Security
Silent Surveillance: How Predator Spyware Conceals Mic and Camera Activity on iOS SpringBoard
Predator Spyware Hooks iOS SpringBoard to Conceal Mic and Camera Activity
Intellexa’s Predator spyware has the capability to conceal iOS recording indicators while surreptitiously streaming camera and microphone feeds to its operators.
The malware does not exploit any vulnerabilities in iOS but rather utilizes previously acquired kernel-level access to manipulate system indicators that would typically expose its surveillance activities.
Apple introduced recording indicators on the status bar in iOS 14 to notify users when the camera or microphone is in use, denoted by a green or orange dot, respectively.
US-sanctioned surveillance firm Intellexa developed the Predator commercial spyware, deploying it through attacks that exploited Apple and Chrome zero-day flaws and 0-click infection methods.
While the spyware’s ability to suppress camera and microphone activity indicators is well-documented, the specific mechanism behind this functionality was previously unclear.

Source: Jamf
How Predator Conceals Recording Activity
Researchers at mobile device management company Jamf conducted an analysis of Predator samples, uncovering the process by which it hides privacy-related indicators.
According to Jamf, Predator conceals all recording indicators on iOS 14 by utilizing a single hook function (‘HiddenDot::setupHook()’) within SpringBoard, triggering the method whenever sensor activity changes (such as camera or microphone activation).
By intercepting this function, Predator prevents sensor activity updates from reaching the UI layer, thereby preventing the green or red dot from appearing.
“The target method _handleNewDomainData: is called by iOS whenever sensor activity changes – camera turns on, microphone activates, etc.,” explained Jamf researchers.
“By hooking this single method, Predator intercepts ALL sensor status updates before they reach the indicator display system.”

Source: Jamf
The hook functions by neutralizing the object responsible for sensor updates (SBSensorActivityDataProvider in SpringBoard). In Objective-C, calls to a null object are disregarded, preventing SpringBoard from processing camera or microphone activation and thus no indicator is displayed.

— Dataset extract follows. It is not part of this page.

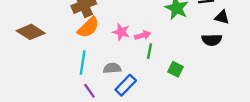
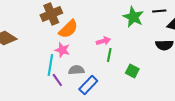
orange semicircle: (88, 27) -> (68, 29), moved
pink star: (121, 32) -> (62, 50), moved
purple line: (89, 91) -> (57, 80), moved

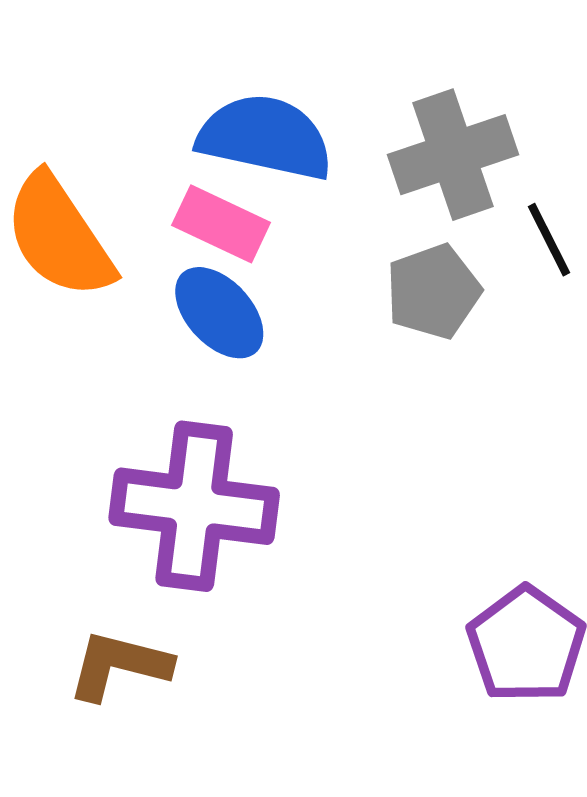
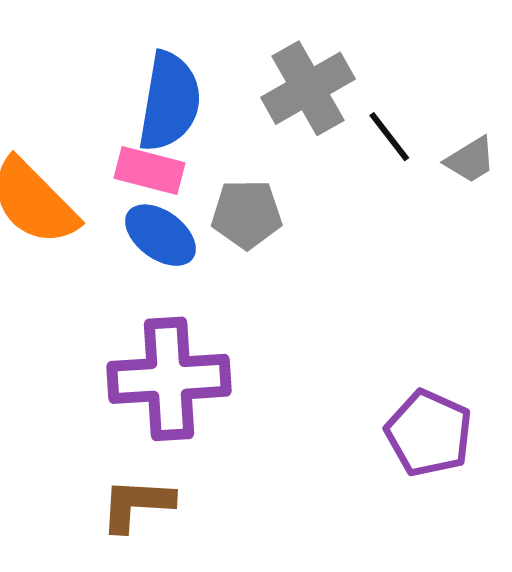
blue semicircle: (265, 137) -> (169, 102), turned 98
gray pentagon: (433, 291) -> (247, 214), moved, turned 30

As SBSensorActivityDataProvider consolidates all sensor activity, this single hook disables both the camera and microphone indicators.
Additionally, researchers discovered “dead code” that attempted to hook ‘SBRecordingIndicatorManager’ directly. Although this does not execute, it likely represents an earlier development path that was abandoned in favor of the more effective approach that intercepts sensor data upstream.
For VoIP recordings supported by Predator, the associated module lacks an indicator suppression mechanism and relies on the HiddenDot function for stealth.
Jamf further explained that camera access is facilitated through a separate module that identifies internal camera functions using ARM64 instruction pattern matching and Pointer Authentication Code (PAC) redirection to bypass camera permission checks.
With no indicators lighting up on the status bar, the spyware’s activities remain completely concealed from the average user.
Jamf highlighted that technical analysis reveals signs of malicious processes, such as unexpected memory mappings or exception ports in SpringBoard and mediaserverd, breakpoint-based hooks, and audio files written by mediaserverd to atypical paths.
BleepingComputer reached out to Apple for a comment on Jamf’s findings, but the company did not respond.